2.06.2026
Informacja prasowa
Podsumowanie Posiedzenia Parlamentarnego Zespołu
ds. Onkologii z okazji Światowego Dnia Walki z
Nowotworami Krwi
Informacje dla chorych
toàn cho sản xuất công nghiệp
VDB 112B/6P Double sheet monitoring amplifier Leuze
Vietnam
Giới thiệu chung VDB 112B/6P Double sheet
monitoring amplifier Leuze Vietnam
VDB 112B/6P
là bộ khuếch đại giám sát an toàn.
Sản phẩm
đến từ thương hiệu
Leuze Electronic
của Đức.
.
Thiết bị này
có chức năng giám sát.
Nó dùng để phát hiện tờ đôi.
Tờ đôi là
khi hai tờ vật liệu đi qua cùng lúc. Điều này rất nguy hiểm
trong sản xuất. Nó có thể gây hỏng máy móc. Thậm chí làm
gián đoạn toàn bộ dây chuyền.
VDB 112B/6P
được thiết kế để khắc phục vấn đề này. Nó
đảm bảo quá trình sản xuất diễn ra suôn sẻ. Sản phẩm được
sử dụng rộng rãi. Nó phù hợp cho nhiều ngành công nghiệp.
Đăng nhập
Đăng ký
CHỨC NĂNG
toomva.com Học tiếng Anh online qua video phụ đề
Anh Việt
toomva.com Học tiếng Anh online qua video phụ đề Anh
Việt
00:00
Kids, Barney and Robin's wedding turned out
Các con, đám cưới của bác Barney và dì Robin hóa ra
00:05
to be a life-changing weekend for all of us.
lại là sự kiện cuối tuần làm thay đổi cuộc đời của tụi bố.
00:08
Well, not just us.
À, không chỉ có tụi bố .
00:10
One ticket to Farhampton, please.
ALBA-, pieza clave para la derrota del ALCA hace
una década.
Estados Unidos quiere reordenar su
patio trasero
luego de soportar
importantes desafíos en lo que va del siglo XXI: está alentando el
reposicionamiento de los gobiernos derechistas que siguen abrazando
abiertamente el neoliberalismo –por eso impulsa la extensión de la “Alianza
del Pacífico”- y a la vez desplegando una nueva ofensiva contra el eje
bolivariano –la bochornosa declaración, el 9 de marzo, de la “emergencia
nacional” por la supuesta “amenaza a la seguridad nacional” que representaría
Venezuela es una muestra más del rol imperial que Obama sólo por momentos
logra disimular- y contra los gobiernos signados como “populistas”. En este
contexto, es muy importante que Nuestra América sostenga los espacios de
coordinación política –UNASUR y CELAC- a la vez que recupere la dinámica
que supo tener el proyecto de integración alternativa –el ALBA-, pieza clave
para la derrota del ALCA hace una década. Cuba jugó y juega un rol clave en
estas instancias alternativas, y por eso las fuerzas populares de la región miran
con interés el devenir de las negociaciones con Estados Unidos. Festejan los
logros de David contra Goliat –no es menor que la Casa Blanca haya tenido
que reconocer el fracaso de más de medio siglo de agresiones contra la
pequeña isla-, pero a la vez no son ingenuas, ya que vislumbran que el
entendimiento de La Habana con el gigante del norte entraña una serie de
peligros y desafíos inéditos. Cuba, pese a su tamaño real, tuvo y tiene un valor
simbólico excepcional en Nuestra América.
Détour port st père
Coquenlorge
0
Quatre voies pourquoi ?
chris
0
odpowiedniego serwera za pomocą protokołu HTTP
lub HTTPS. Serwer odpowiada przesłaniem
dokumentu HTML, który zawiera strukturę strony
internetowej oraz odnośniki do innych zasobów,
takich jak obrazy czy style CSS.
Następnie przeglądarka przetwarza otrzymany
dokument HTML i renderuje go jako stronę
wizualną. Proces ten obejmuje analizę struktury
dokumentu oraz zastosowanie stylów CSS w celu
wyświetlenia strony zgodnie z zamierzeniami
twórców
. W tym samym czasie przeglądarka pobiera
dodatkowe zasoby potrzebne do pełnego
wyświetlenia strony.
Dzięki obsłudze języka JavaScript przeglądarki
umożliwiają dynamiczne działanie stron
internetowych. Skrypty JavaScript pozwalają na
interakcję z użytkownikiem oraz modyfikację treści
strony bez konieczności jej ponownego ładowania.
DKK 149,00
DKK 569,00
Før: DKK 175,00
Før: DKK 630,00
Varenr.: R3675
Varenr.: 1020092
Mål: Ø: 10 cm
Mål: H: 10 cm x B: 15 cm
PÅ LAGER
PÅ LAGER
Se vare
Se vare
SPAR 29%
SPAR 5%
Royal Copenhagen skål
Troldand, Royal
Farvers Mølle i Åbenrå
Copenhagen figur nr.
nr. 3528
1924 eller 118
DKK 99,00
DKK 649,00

******************************

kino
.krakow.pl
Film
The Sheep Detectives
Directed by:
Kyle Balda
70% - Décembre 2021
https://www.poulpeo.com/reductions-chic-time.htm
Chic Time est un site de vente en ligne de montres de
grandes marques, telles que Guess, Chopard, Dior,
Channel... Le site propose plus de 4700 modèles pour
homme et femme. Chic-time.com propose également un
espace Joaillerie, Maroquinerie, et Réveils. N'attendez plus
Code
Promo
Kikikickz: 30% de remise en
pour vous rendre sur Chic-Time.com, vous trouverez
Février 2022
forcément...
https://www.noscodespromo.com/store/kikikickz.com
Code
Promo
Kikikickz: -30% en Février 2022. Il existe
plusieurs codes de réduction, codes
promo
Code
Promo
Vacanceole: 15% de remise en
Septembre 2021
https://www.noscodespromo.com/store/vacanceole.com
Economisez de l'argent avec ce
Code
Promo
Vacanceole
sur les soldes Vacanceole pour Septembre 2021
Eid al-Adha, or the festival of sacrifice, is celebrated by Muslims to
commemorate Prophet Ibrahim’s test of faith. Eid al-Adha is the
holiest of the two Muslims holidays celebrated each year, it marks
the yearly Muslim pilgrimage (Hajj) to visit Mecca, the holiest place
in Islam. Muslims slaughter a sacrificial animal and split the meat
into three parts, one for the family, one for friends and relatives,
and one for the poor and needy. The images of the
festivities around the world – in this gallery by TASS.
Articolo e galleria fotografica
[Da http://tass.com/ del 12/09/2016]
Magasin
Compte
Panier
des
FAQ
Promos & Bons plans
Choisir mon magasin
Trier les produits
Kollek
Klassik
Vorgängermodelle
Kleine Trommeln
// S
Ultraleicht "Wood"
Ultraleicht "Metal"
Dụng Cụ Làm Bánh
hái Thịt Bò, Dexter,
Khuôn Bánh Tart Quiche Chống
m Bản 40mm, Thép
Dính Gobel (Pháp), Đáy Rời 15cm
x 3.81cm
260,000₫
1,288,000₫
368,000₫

******************************

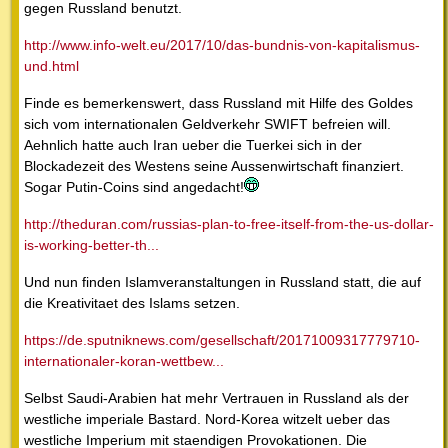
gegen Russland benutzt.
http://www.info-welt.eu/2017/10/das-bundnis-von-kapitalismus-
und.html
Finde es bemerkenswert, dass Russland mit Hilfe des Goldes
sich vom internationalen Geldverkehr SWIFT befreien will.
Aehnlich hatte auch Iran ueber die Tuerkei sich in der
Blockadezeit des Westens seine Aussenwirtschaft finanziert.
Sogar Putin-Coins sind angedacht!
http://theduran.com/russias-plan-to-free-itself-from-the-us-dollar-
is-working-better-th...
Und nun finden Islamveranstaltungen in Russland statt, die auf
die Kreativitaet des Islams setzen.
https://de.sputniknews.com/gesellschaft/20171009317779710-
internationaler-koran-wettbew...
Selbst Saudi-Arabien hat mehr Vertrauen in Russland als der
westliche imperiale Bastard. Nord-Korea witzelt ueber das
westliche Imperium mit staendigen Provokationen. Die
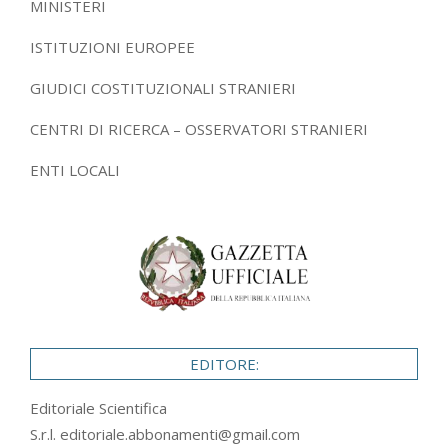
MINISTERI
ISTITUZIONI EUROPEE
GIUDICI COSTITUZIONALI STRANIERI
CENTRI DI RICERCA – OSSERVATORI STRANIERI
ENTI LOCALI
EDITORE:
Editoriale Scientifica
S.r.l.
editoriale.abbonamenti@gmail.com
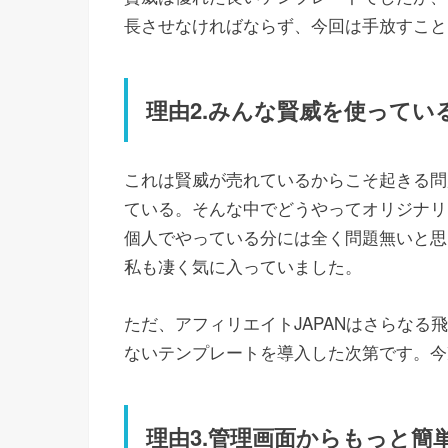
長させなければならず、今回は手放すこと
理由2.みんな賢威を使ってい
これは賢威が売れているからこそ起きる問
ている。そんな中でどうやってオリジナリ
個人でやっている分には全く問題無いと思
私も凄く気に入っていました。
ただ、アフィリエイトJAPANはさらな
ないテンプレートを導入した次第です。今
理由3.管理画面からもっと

******************************

TASK:
What lines of the material above hold the string "Leuze"? Please copy them.

YOUR SOLUTION:
VDB 112B/6P Double sheet monitoring amplifier Leuze
monitoring amplifier Leuze Vietnam
Leuze Electronic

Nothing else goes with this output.